1,3,4-Oxadiazole Contained Sesquiterpene Derivatives: Synthesis and Microbiocidal Activity for Plant Disease.

A series of 1,3,4-oxadiazole contained sesquiterpene derivatives were synthesized, and the activity of the target compounds against Xanthomonas oryzae pv. oryzae (Xoo), Xanthomonas axonopodis pv. citri (Xac), and tobacco mosaic virus (TMV) were evaluated. The biological activity results showed that the EC50 values of compounds H4, H8, H11, H12, H14, H16, and H19 for Xac inhibitory activity were 33.3, 42.7, 56.1, 74.5, 37.8, 43.8, and 38.4 µg/ml, respectively. Compounds H4, H8, H15, H19, H22, and H23 had inhibitory effects on Xoo, with EC50 values of 51.0, 43.3, 43.4, 50.5, 74.6, and 51.4 µg/ml, respectively. In particular, the curative and protective activities of compound H8 against Xoo in vivo were 51.9 and 49.3%, respectively. In addition, the EC50 values of the inactivation activity of compounds H4, H5, H9, H10, and H16 against TMV were 69.6, 58.9, 69.4, 43.9, and 60.5 µg/ml, respectively. The results of molecular docking indicated that compound H10 exhibited a strong affinity for TMV-coat protein, with a binding energy of -8.88 kcal/mol. It may inhibit the self-assembly and replication of TMV particles and have an anti-TMV effect, which supports its potential usefulness as an antiviral agent.

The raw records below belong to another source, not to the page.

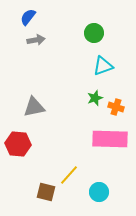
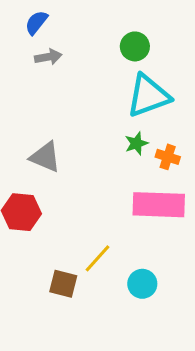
cyan triangle: (103, 66) -> (148, 96), size x1.5
gray triangle: (34, 107) -> (45, 157), turned 35

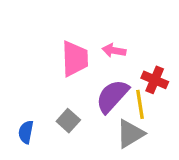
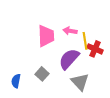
yellow line: (140, 104) -> (85, 41), moved
gray triangle: (130, 134) -> (80, 82), turned -42

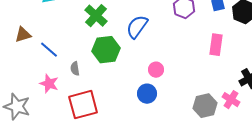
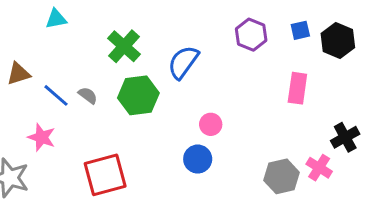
gray semicircle: (75, 69) -> (88, 95), moved, turned 136
pink star: (49, 84) -> (42, 137), moved

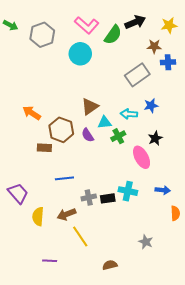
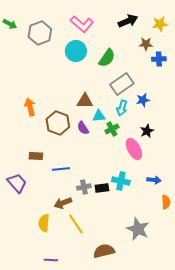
green semicircle: (113, 35) -> (107, 58), moved
gray rectangle: (137, 75) -> (122, 84), moved
brown triangle: (90, 107) -> (85, 101), turned 36
orange arrow: (32, 113) -> (30, 107), turned 42
cyan arrow: (129, 114) -> (122, 108), turned -77
brown rectangle: (44, 148) -> (36, 156), moved
yellow semicircle: (38, 216) -> (44, 223), moved
gray star: (146, 242) -> (138, 229), size x1.6
purple line: (50, 261) -> (51, 260), moved
brown semicircle: (110, 265) -> (104, 251), size x1.5

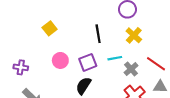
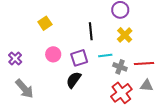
red line: (156, 64) -> (144, 63), turned -42
purple cross: (21, 67) -> (15, 58), turned 32
gray cross: (131, 69) -> (120, 67), turned -32

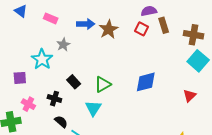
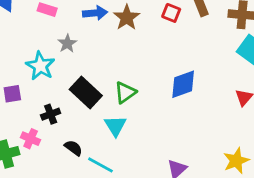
black rectangle: (74, 82) -> (86, 93), size x1.6
black cross: (54, 99) -> (51, 114), moved, turned -32
pink cross: (28, 104) -> (31, 139), moved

Hydrazone modification of non-food natural product sclareolide as potential agents for plant disease.

Plant diseases and their drug resistance pose a serious threat to agricultural production. One way to solve this problem is to discover new and efficient botanical pesticides. Herein, a series of novel hydrazide-hydrazone-containing sesquiterpenoid derivatives were synthesized by simply modifying the structure of the non-food natural product sclareolide. The biological activity results illustrated that compared to ningnanmycin (39.2 µg/mL), compound Z28 had the highest antiviral activity against tobacco mosaic virus (TMV), and the concentration for 50% of maximal effect (EC50) of its inactivation activity was 38.7 µg/mL, followed by compound Z14 (40.6 µg/mL). Transmission electron microscopy (TEM) demonstrated that TMVs treated with compounds Z14 and Z28 were broken into rods of different lengths, and their external morphology was fragmented or even severely fragmented. Autodocking and molecular dynamics (MD) simulations indicated that compound Z28 had a strong affinity for tobacco mosaic virus coat protein (TMV-CP), with a higher binding energy of -8.25 kcal/mol compared to ningnanmycin (-6.79 kcal/mol). The preliminary mechanism revealed that compound Z28 can achieve an antiviral effect by targeting TMV-CP, rendering TMV unable to self-assemble and replicate, and might be a candidate for a novel plant antiviral agent. Furthermore, the curative and protective activities of compound Z22 (EC50 = 16.1 µg/mL) against rice bacterial blight were 51.3% and 50.8%, respectively. Its control effect was better than that of bismerthiazol (BT) and thiadiazole copper (TC), compound Z22 that can be optimized as an active molecule.